Rafu Staff Report
Last month in the same week, three homeless men were found dead on the streets of Little Tokyo. There were no flowers, no hymns —?only sadness and a crushing feeling of helplessness.
One man, who died of a drug overdose, was living in a large encampment of about 25-30 tents on Toriumi Plaza above the Aiso Street Parking Garage on First Street. Until six months ago, that encampment didn’t exist.
Merchants and office workers, getting back to business in January and February after sheltering at home during the pandemic, were shocked to find a sea of tents and tarps blanketing a place named for Rev. Howard Toriumi, a man who made saving Little Tokyo his personal mission.
According to the parking staff, fewer and fewer people are parking their cars in the Aiso structure.
Earlier this week, U.S. District Judge David O. Carter ordered the City and County of Los Angeles to “offer some form of shelter or housing” by mid-October to those experiencing homelessness in Skid Row. His timetable prioritizes unaccompanied women as well as children and families.
Carter’s order will apply to homeless living in Skid Row between Second and Eighth streets and from Spring to Alameda streets. For Little Tokyo, it means that homeless individuals encamped in Hashimoto Plaza and at Second Street and Central Avenue will be offered housing. However, the fate of those in the larger Toriumi Plaza encampment remains in question.
In a joint statement, the Little Tokyo Public Safety Association (LTPSA) and Little Tokyo Business Association (LTBA) acknowledged that efforts to address homelessness are welcome and necessary. The organizations called for government agencies to tighten fiscal accountability and include broad community representation in meaningful conversations going forward.
“The presence of encampments makes a community seem unsafe and can discourage customers from patronizing local businesses,” stated Brian Kito, LTPSA president. “Merchants’ concerns are aggravated by fears that the homeless in Skid Row who refuse to transition to housing will simply migrate to neighboring areas like Little Tokyo and the Arts District.”
Ellen Endo, LTBA president, pointed out, “Although we are grateful that Judge Carter’s proposal will ultimately offer housing or shelter to homeless along Second Street, it’s important to note that excluding the larger encampment on First and Aiso streets will effectively bisect our community and ignores a greater need.”

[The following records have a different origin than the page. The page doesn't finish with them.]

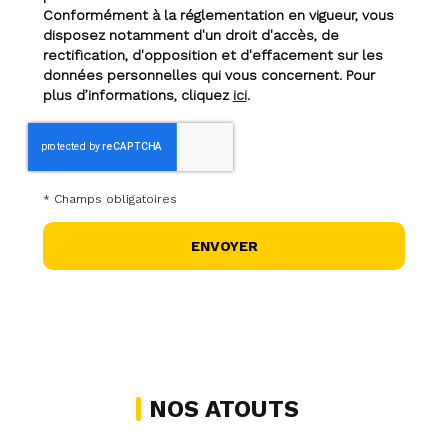
Conformément à la réglementation en vigueur, vous
disposez notamment d'un droit d'accès, de
rectification, d'opposition et d'effacement sur les
données personnelles qui vous concernent. Pour
plus d’informations, cliquez
ici
.
*
Champs obligatoires
NOS ATOUTS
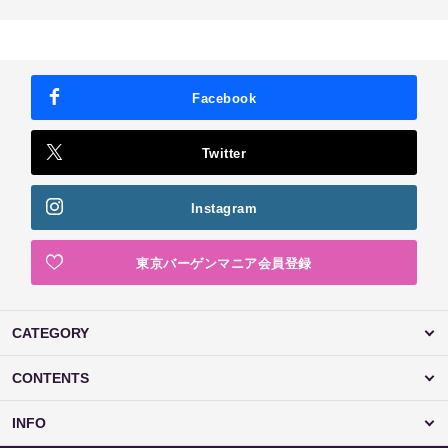
Facebook
Twitter
Instagram
東京バーゲンマニア会員登録
CATEGORY
CONTENTS
INFO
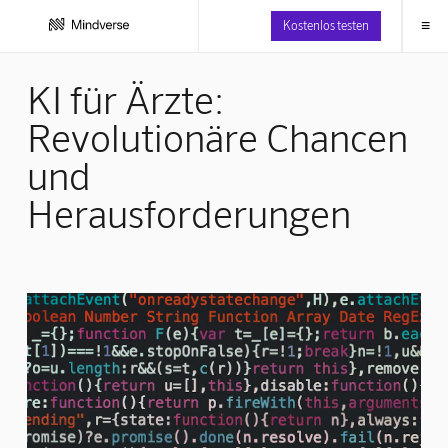
≡
Kostenlos testen
KI für Ärzte:
Revolutionäre Chancen
und
Herausforderungen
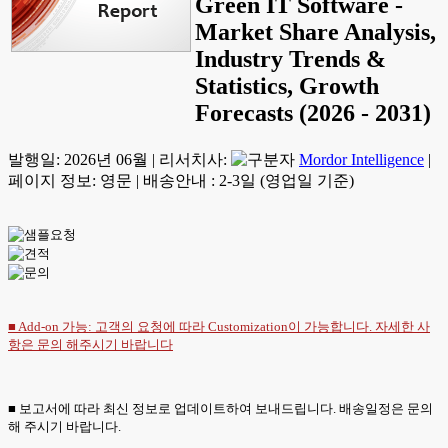
Green IT Software -
Market Share Analysis,
Industry Trends &
Statistics, Growth
Forecasts (2026 - 2031)
발행일:
2026년 06월
|
리서치사:
Mordor Intelligence
|
페이지 정보: 영문
|
배송안내 : 2-3일 (영업일 기준)
■ Add-on 가능: 고객의 요청에 따라 Customization이 가능합니다. 자세한 사
항은
문의
해주시기 바랍니다
■ 보고서에 따라 최신 정보로 업데이트하여 보내드립니다. 배송일정은 문의
해 주시기 바랍니다.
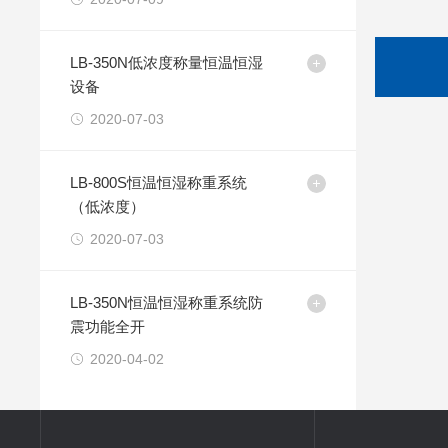
LB-350N低浓度称量恒温恒湿
设备
2020-07-03
LB-800S恒温恒湿称重系统
（低浓度）
2020-07-03
LB-350N恒温恒湿称重系统防
震功能全开
2020-04-02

Carter’s order criticizes Mayor Eric Garcetti’s failure to use emergency powers to remedy the homeless crisis as well as the lack of transparency.
Last summer, the Los Angeles Homeless Services Authority (LAHSA)?released the results of the 2020 Greater L.A. Homeless Count, which showed 66,436 people in the county experiencing?homelessness.
In February 2021, at the Los Angeles Business Council’s Mayoral Housing, Transportation and Jobs Summit, City Councilmember Mike Bonin declared, “Let’s just be absolutely candid here — there’s almost nobody in the city of Los Angeles, housed or unhoused, who would give what’s happening in Los Angeles [anything] other than a failing grade.”
Councilmember Kevin de León added, “By any objective measurement, the current status quo is dysfunctional, it’s highly disjointed, the systems are completely misaligned.”
Meanwhile, on April 21, L.A. County filed a notice to appeal the judge’s ruling and will ask that the order be suspended.